多くの国では、体臭を消すために香水をつけるのは「マナー」です。 しかし、素材の香りを大切にする日本の飲食店では、強い香水は「香害(スメハラ)」になります。
「無香料」を指定する: 「日本のレストランでは料理の匂いを楽しむ文化がある。香りは料理の邪魔になるから禁止されているんだ」と背景を説明しましょう。制汗剤を使う場合は「無香料タイプ」を指定するのがベストな落とし所です。
4. 難問③「ヒジャブ」:宗教的配慮と安全確保

イスラム教徒の女性が被る「ヒジャブ」は、彼女たちにとって「外出時の服」そのものです。絶対に強制的に外させてはいけません。着用を認めた上で、安全基準に合わせてもらいます。
- 色の指定: ユニフォームに馴染む「白」や「黒」、あるいは「店のロゴカラー」を指定します。

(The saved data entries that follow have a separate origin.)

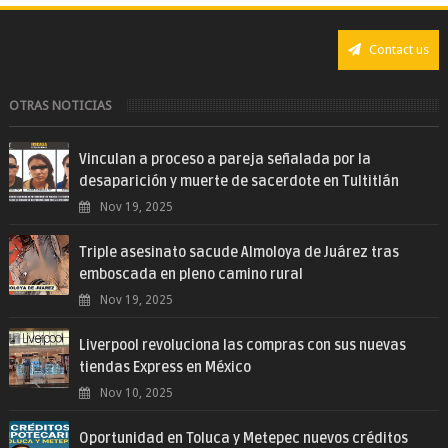
Contact us
OTRAS NOTICIAS
Vinculan a proceso a pareja señalada por la
desaparición y muerte de sacerdote en Tultitlán
Nov 19, 2025
Triple asesinato sacude Almoloya de Juárez tras
emboscada en pleno camino rural
Nov 19, 2025
Liverpool revoluciona las compras con sus nuevas
tiendas Express en México
Nov 10, 2025
Oportunidad en Toluca y Metepec nuevos créditos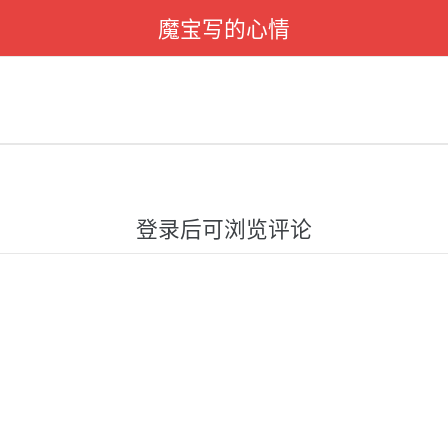
魔宝写的心情
登录后可浏览评论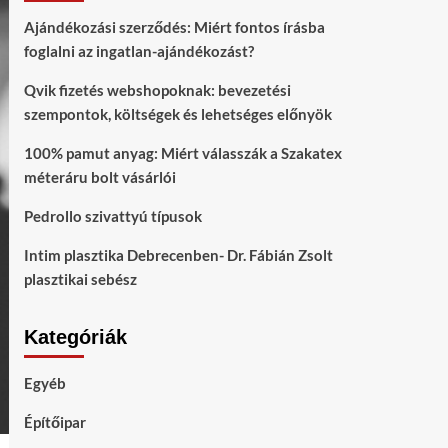
Ajándékozási szerződés: Miért fontos írásba
foglalni az ingatlan-ajándékozást?
Qvik fizetés webshopoknak: bevezetési
szempontok, költségek és lehetséges előnyök
100% pamut anyag: Miért válasszák a Szakatex
méteráru bolt vásárlói
Pedrollo szivattyú típusok
Intim plasztika Debrecenben- Dr. Fábián Zsolt
plasztikai sebész
Kategóriák
Egyéb
Építőipar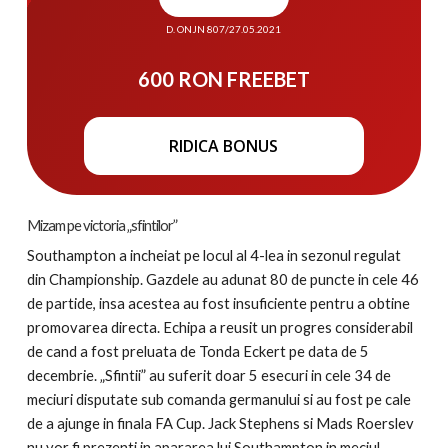
D. ONJN 807/27.05.2021
600 RON FREEBET
RIDICA BONUS
Mizam pe victoria „sfintilor”
Southampton a incheiat pe locul al 4-lea in sezonul regulat
din Championship. Gazdele au adunat 80 de puncte in cele 46
de partide, insa acestea au fost insuficiente pentru a obtine
promovarea directa. Echipa a reusit un progres considerabil
de cand a fost preluata de Tonda Eckert pe data de 5
decembrie. „Sfintii” au suferit doar 5 esecuri in cele 34 de
meciuri disputate sub comanda germanului si au fost pe cale
de a ajunge in finala FA Cup. Jack Stephens si Mads Roerslev
nu vor fi prezenti in apararea lui Southampton in meciul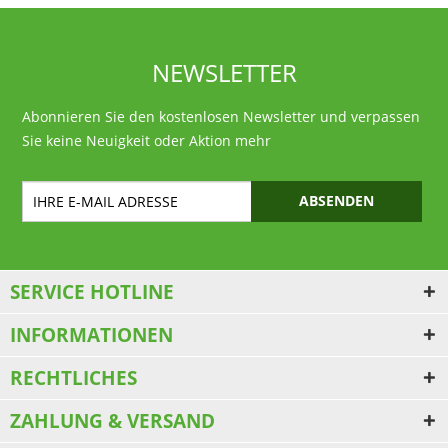
NEWSLETTER
Abonnieren Sie den kostenlosen Newsletter und verpassen
Sie keine Neuigkeit oder Aktion mehr
ABSENDEN
SERVICE HOTLINE
INFORMATIONEN
RECHTLICHES
ZAHLUNG & VERSAND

- 安全な形状の推奨: ヒラヒラした長いスカーフは巻き込みや引火の危険があるため、被るタイプの「スポーツ用ヒジャブ」を制服として支給するのが理想的です。
- 裾の処理: 長い部分はコックコートの中に入れ込ませ、作業の邪魔にならないようにします。
5. 差別と言われない「伝え方」の魔法

身だしなみの指摘は、一歩間違えるとパワハラや差別になりかねません。 重要なのは、「入社前の合意」と「ビジュアル提示」です。
面接時に「写真」で見せる
言葉だけで伝えるのではなく、面接の時点で「当店の身だしなみルール(写真付き)」を見せましょう。
- 爪の長さの写真(OK/NG)
- 髪型の写真
- ピアスの禁止マーク
これを見せて、「このルールを守れますか?」と確認し、合意した人だけを採用します。 これなら後で注意した際も、共通の認識として指導がスムーズになります。
まとめ:個性は尊重しつつ、安全は譲らない
外国人スタッフの個性を尊重することは大切ですが、「衛生管理」において妥協する必要はありません。
- ネイル・アクセは「異物混入防止」を理由に完全禁止。
- 髭は「剃れ」とは言わず「ネットで防げ」と指示する。
- ヒジャブは「スポーツタイプ」を指定し、安全を確保する。
「日本の飲食店は世界一清潔だ」という誇りを共有し、そのクオリティを維持するためのルールだと論理的に説明すれば、彼らもプロとして協力してくれるはずです。